Handle chief's power carefully to tame excesses

Interior Cabinet Secretary Kithure Kindiki. [Kelly Ayodi, Standard]

The provincial administration has a checkered history in Kenya. While it ensured law and order, it was also accused of dictatorship. Therefore, Interior Cabinet Secretary Kithure Kindiki's plan to arm chiefs and their assistants with guns and assign the former five police officers to them, is bound to generate controversy.

And, for obvious reasons. During the push for constitutional review, the wider provincial administration was among areas targeted for reform alongside the imperial presidency and the police.

This is because chiefs had become untouchables in the villages where their word was law. Kenyans, in their quest for expanded rights and freedoms, wanted a fresh structure of administration that was accountable. In the old order, the administration police was placed under the provincial administration right from the minister in the Office of the President in charge of internal security down to the chiefs.

But it was at the lower level where people faced the wrath of this colonial relic, which unlike the pre-colonial system of village elders, did not have control mechanisms. Even after independence, the political leadership carried from where the colonial masters had left as part of a strategy to lord over the people.

The enabler of this exercise of power and authority was the administration police. Through such colonial laws as the Chief's Authority Act and the Preservation of Public Security Act, post-colonial governments continued to use them to suppress freedoms.

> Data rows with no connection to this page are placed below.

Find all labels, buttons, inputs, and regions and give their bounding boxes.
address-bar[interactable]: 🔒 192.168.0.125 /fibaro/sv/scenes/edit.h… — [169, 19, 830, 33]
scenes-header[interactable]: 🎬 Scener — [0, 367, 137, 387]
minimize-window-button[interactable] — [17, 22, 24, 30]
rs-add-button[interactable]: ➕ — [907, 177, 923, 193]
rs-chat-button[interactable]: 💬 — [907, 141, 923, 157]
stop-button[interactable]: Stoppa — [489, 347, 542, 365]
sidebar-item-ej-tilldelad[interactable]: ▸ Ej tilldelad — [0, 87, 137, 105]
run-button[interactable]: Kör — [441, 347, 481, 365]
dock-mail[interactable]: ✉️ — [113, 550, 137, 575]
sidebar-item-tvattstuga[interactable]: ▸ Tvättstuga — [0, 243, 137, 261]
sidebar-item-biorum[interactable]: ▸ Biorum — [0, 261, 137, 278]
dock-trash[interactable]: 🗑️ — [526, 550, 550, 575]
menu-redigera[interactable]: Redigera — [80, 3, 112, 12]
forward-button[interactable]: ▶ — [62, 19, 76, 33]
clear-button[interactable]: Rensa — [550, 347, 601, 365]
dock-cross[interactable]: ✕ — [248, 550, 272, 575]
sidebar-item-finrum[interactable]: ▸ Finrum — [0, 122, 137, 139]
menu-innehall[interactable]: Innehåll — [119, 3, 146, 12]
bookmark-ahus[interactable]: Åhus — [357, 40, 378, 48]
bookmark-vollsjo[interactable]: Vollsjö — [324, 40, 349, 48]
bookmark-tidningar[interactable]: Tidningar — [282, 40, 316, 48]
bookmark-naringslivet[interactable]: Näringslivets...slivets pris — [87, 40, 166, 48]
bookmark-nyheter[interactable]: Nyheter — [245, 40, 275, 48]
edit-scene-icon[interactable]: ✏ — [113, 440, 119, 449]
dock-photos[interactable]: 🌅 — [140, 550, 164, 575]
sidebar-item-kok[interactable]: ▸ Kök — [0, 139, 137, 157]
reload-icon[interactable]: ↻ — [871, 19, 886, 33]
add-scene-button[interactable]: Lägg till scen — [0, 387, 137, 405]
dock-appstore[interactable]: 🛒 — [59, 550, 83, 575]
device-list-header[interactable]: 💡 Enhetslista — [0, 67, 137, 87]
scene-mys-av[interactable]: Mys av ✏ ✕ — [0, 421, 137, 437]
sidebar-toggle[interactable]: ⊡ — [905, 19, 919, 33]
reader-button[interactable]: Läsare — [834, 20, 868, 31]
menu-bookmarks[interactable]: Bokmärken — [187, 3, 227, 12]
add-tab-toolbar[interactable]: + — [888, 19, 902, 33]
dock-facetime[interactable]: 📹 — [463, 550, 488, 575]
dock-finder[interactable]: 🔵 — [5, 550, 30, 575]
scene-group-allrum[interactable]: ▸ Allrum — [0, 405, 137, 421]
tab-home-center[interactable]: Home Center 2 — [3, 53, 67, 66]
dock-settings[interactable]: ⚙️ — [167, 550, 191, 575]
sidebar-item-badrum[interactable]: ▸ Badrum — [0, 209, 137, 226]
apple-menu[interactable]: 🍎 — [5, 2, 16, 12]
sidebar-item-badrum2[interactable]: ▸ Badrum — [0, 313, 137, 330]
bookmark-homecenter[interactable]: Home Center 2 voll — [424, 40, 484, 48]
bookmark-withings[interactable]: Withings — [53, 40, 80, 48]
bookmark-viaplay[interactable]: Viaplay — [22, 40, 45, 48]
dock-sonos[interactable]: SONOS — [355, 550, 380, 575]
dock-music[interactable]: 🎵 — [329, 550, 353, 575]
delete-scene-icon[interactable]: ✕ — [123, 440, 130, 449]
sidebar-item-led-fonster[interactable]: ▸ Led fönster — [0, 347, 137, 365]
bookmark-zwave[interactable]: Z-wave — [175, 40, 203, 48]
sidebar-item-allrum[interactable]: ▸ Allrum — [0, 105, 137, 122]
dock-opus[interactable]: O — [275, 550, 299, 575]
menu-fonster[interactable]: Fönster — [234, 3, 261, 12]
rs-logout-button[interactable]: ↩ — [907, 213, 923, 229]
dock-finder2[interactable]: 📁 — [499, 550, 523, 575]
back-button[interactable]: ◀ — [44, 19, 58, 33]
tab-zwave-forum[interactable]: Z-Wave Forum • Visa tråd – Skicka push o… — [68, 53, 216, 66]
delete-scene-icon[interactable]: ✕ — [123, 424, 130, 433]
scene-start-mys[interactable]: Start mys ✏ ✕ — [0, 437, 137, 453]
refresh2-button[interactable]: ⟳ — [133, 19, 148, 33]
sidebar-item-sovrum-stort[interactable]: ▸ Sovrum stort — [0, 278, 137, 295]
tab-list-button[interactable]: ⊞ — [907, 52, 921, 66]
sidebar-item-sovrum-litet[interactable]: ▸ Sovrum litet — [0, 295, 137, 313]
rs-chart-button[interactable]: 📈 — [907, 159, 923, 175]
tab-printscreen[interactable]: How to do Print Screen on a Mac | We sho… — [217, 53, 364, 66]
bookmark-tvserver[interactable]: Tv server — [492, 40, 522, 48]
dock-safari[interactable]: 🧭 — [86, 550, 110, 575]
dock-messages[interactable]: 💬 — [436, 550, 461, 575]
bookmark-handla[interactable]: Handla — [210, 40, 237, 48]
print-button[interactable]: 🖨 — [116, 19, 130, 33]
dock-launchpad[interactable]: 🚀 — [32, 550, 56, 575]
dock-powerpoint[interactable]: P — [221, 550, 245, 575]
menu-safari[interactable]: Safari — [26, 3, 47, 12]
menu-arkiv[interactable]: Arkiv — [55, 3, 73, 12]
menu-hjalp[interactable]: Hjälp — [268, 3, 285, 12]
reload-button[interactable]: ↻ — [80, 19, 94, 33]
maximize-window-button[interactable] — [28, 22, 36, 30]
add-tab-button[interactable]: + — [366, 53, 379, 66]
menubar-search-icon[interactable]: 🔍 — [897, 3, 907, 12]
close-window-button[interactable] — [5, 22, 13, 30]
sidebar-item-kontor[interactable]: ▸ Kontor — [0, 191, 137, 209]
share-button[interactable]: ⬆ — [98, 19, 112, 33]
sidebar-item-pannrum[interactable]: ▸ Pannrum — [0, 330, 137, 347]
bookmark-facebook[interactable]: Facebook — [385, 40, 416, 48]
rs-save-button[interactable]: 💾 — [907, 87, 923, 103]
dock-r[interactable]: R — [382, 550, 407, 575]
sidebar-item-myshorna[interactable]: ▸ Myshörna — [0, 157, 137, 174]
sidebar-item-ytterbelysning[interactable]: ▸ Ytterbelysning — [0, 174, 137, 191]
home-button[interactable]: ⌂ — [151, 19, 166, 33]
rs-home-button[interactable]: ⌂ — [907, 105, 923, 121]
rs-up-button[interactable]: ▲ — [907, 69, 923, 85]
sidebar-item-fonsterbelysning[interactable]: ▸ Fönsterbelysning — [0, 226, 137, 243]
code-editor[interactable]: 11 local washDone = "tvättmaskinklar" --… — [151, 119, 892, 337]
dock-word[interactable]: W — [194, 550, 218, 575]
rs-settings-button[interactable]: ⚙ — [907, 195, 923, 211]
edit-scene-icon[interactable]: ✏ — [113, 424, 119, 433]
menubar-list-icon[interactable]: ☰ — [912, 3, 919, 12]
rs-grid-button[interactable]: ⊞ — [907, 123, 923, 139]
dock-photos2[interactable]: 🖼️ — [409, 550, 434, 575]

Freedom of movement, expression, association and assembly suffered most. The same fate was visited on political rights to stifle mobilisation.

While Kindiki's concerns pertain to runaway insecurity in various parts of the country, especially banditry and cattle rustling, Kenyans rightly shudder to imagine a return to the era when chickens and goats could be seized by Bwana Chief for skipping a baraza.

It is also known that police officers under their command were misused, including aiding extortion missions to changaa dens and off-licence alcohol outlets.

Unlike in the past, chiefs are competitively recruited and undergo paramilitary training. Indeed, a good number hold degree qualifications. But even if they undergo vetting, this should not be reason enough to arm all the more than 6,000 as proposed.

Already, criminals are raiding police stations and running away with guns from armories. How secure will these guns be in the hands of chiefs?

As a lawyer, Prof Kindiki is also aware that the Constitution vests exclusive command of the police in the Inspector General of Police. Assigning them to chiefs will thus be ultra vires to the Constitution. Let the chiefs continue being peacemakers, mediators, negotiators and law enforcers at the grassroots level within the confines of the law.

Leave the job of fighting criminals and bandits to national security agencies, which the CS should boost in terms of manpower and equipment.